KKR a été parmi les premiers acteurs à intégrer des considérations ESG dans son processus d'investissement. La décision a été prise il y a déjà plusieurs années, en observant nos collègues du private equity. Nous avons décidé de mettre en place une approche proactive et fondamentale pour identifier les risques et les opportunités liées à l’investissement responsable dans l'ensemble de nos activités de crédit.
La grille d’analyse ESG que nous avons développée est au cœur de notre approche. Nous recueillons des informations sur les activités sous-jacentes de l'entreprise et l’évaluons selon une variété de critères ESG, internes et externes.
Nous pensons que l'absence de normes cohérentes autour de la communication des données ESG représente un défi pour l'ensemble du secteur de l’investissement. Nous prenons en compte la transparence et la qualité des informations partagées lors de l'évaluation des entreprises. Grâce à nos processus ESG, nous nous attendons à ce qu'un grand nombre des nouveaux produits que nous proposons soient classés sous l'article 8 (de la réglementation SFDR).
Notre approche nous permet également d'identifier les sustainability-linked loans, et les possibilités d'intégrer des caractéristiques visant à inciter positivement les entreprises à progresser sur les indicateurs clés de performance ESG. Ce qui est le plus gratifiant ici, ce n'est pas nécessairement les élèves "A+", mais de travailler avec les élèves "B" et "C" et de les aider à s'améliorer. C’est cette manière de travailler qui est au cœur de notre réflexion autour des prêts liés à la durabilité. Lorsqu'ils sont bien exécutés et axés autour d’objectifs ambitieux et tangibles, je pense qu'ils peuvent avoir un impact considérable, et que nous allons en voir davantage à l'avenir.
Quelles sont les perspectives pour la dette junior au cours des prochaines années ?

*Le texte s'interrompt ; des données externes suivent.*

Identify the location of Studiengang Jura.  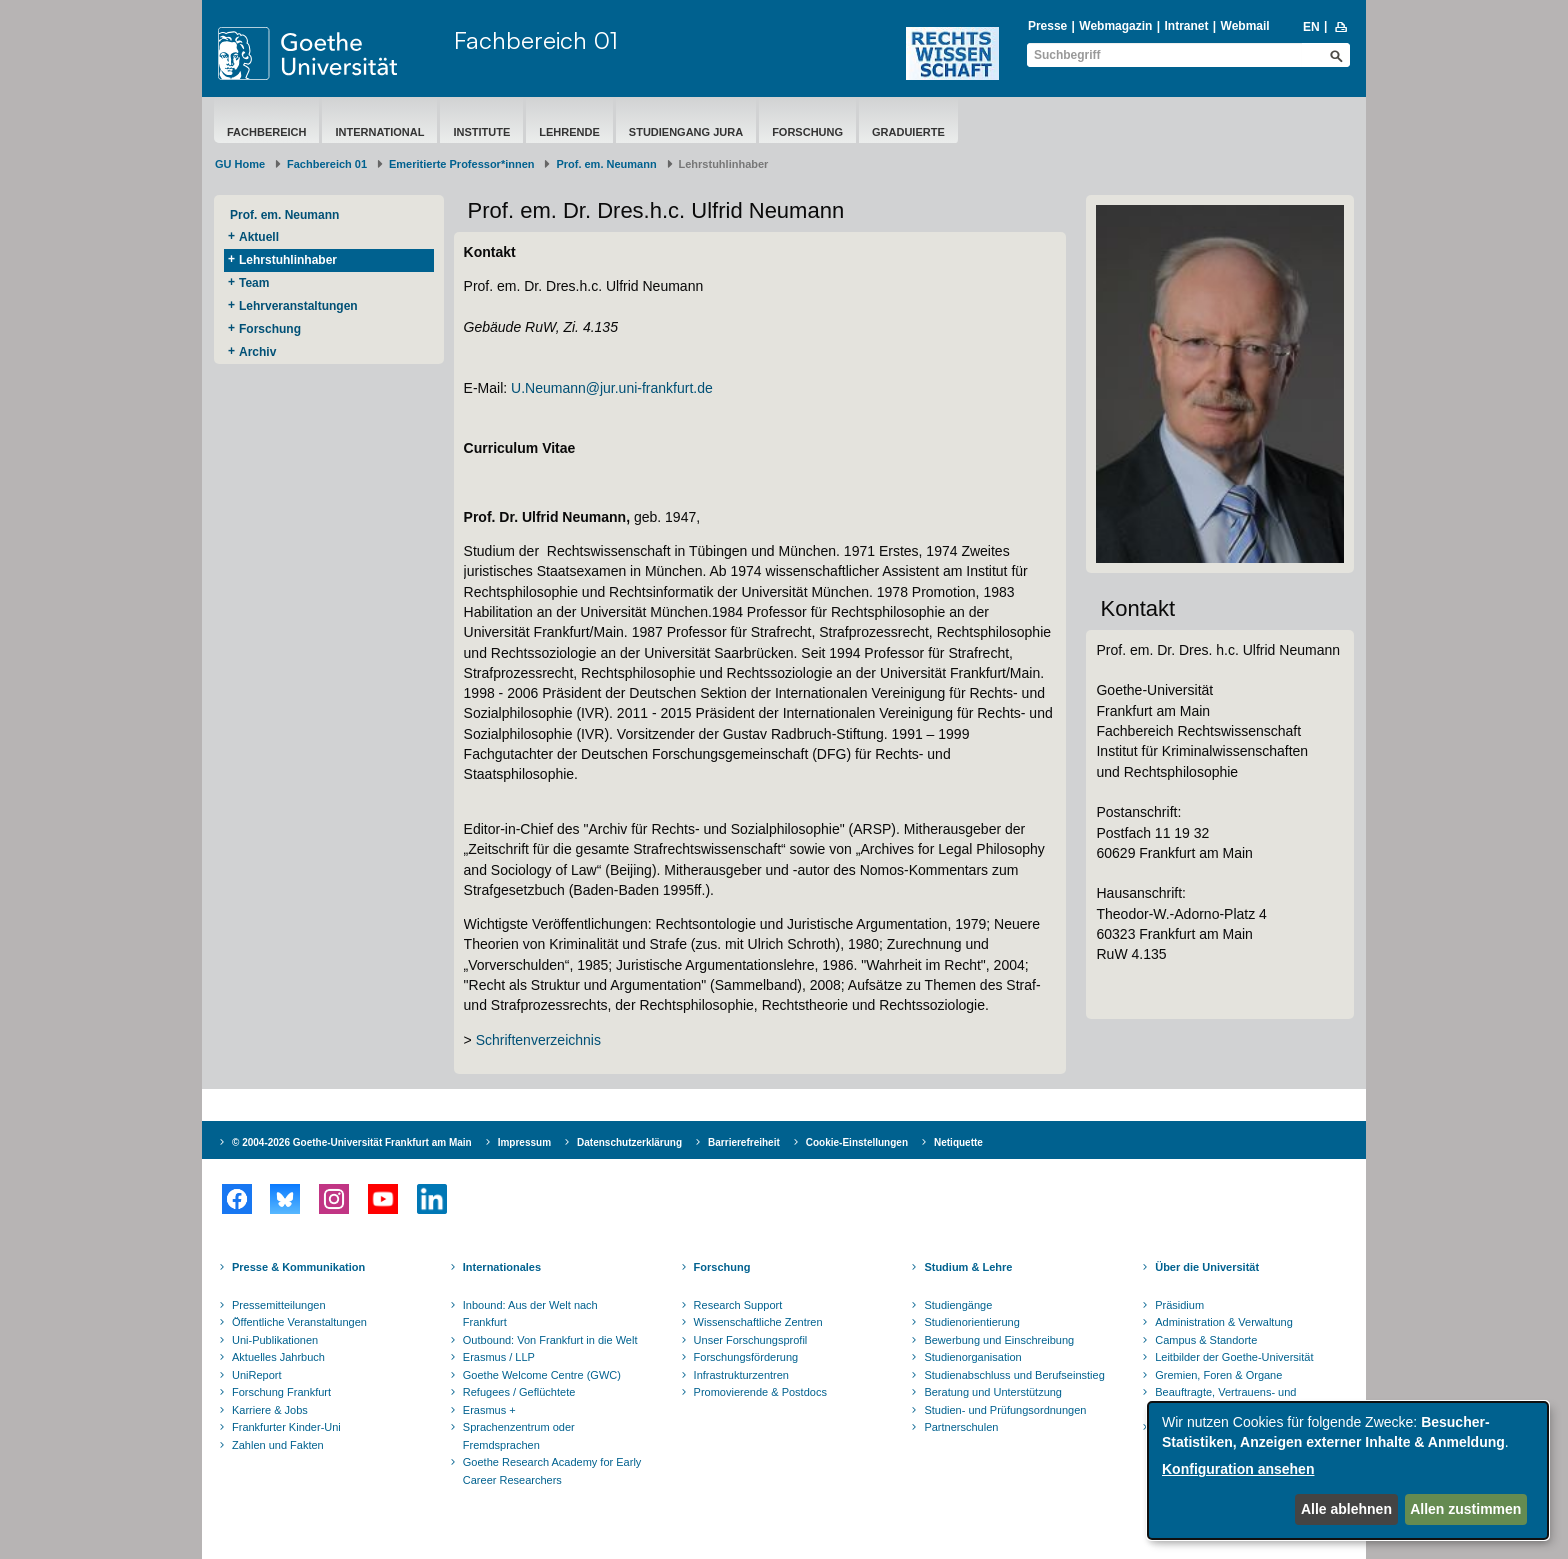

L’environnement actuel est très inhabituel mais excessivement attractif. Cependant, je ne pense pas qu’il puisse perdurer. Les marchés liquides sont actuellement fermés, ce qui signifie que les banques traditionnelles n’utilisent pas ou très peu leurs bilans pour financer les leveraged buyouts. Si vous êtes un émetteur ne faisant pas partie de la catégorie investment grade, le crédit privé est souvent la seule option réaliste.

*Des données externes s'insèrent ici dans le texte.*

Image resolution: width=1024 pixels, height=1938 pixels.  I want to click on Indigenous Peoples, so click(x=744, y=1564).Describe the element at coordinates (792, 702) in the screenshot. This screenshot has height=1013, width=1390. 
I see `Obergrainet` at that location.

Mais cela ne sera pas toujours le cas. Les marchés liquides vont rouvrir, et le marché va trouver un nouvel équilibre en termes de risque et de prix. Nous aurons alors un nouveau statu quo en termes de parts de marché entre les produits de crédit largement syndiqués et les produits de crédit privés.
Ce dont nous avons tous besoin en tant qu'investisseurs crédit, c'est la reprise des volumes de fusions-acquisitions qui permettra d'amorcer le système. Personne ne serait gagnant si l’environnement actuel devait perdurer. Néanmoins, je pense qu'il est extrêmement peu probable que cela se produise. Si le monde continue de tourner, si les gens continuent à acheter et vendre des entreprises, le besoin de financement sera présent, et l'environnement de la dette privée junior devrait rester porteur, à long terme.